DOT Awards Funding to Fight Traffic Congestion
Yesterday, the Department of Transportation announced the winners of an eight-month nationwide competition to select a handful of communities from among 26 applicants wishing to join the department's Urban Partnership program, which is aimed at reducing traffic congestion using approaches like congestion pricing, transit, tolling, and teleworking.
U.S. Transportation Secretary Mary E. Peters has selected five metropolitan areas across the country that will received funding to implement their traffic-fighting plans, they are: Miami, $62.9 million; the Minneapolis area, $133.3 million; New York City, $354.5 million; San Francisco, $158.7 million; and the Seattle area (King County), $138.7 million.
According to Peters, each of the Urban Partners has developed a total transportation solution.
"These communities have committed to fighting congestion now," she said. "Our commitment was to allocate the federal contribution in a lump sum, not in bits and pieces over several years--an approach meant to get these projects off the drawing board and into action."

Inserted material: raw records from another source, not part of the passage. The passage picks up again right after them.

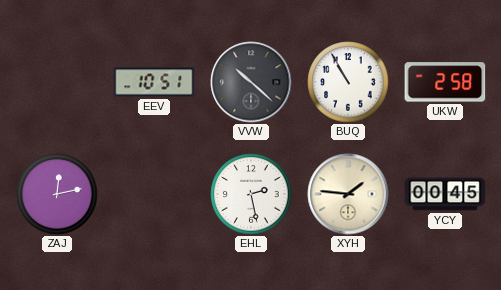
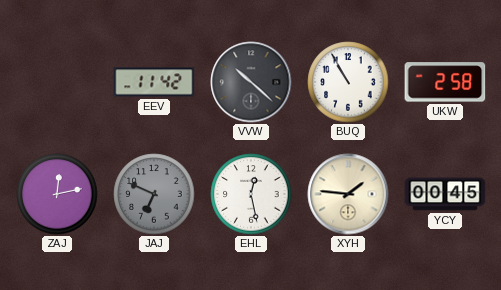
EEV: 10:51 -> 11:42
JAJ: none -> 6:49
EHL: 2:28 -> 12:28
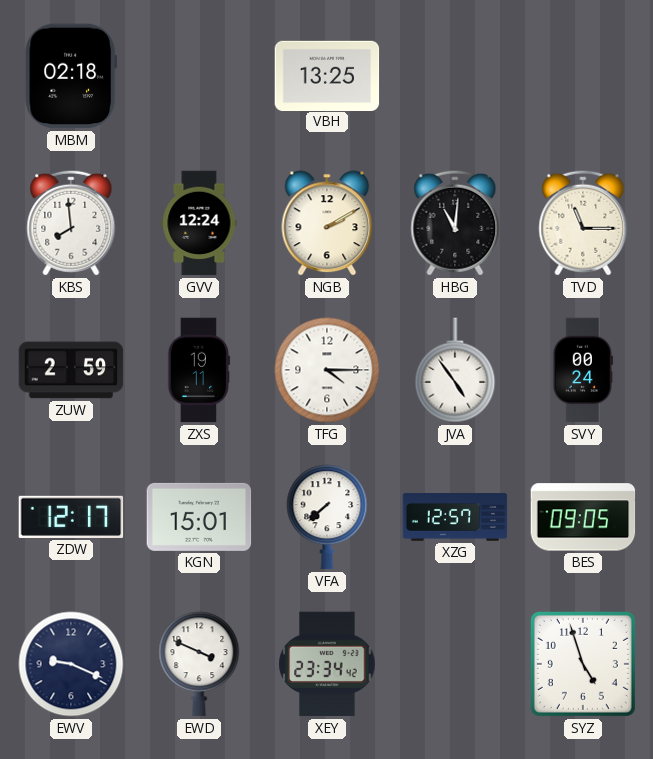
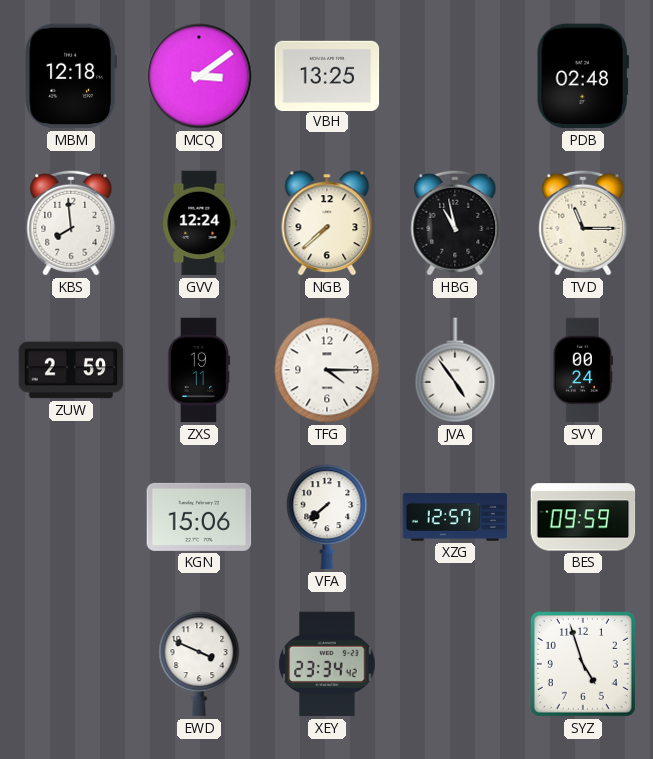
MBM: 02:18 -> 12:18
MCQ: none -> 3:09
PDB: none -> 02:48
NGB: 2:10 -> 7:38
HBG: 11:01 -> 10:58
ZDW: 12:17 -> none
KGN: 15:01 -> 15:06
BES: 09:05 -> 09:59
EWV: 9:19 -> none
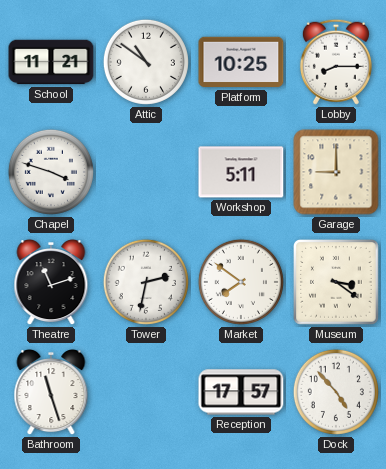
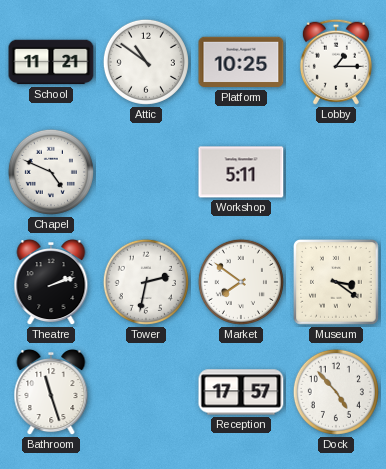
Lobby: 8:15 -> 1:15
Chapel: 3:48 -> 4:49
Garage: 9:00 -> none
Theatre: 11:12 -> 2:12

Every Urban Partner has proposed some form of congestion pricing, Peters added. Additionally, Peters said, proposals for improved and expanded bus and ferry service will make it easier for commuters in Urban Partnership communities to leave their cars at home. The plans also take advantage of new technologies to keep traffic moving, along with flexible work schedules and telecommuting to ease traditional rush hours.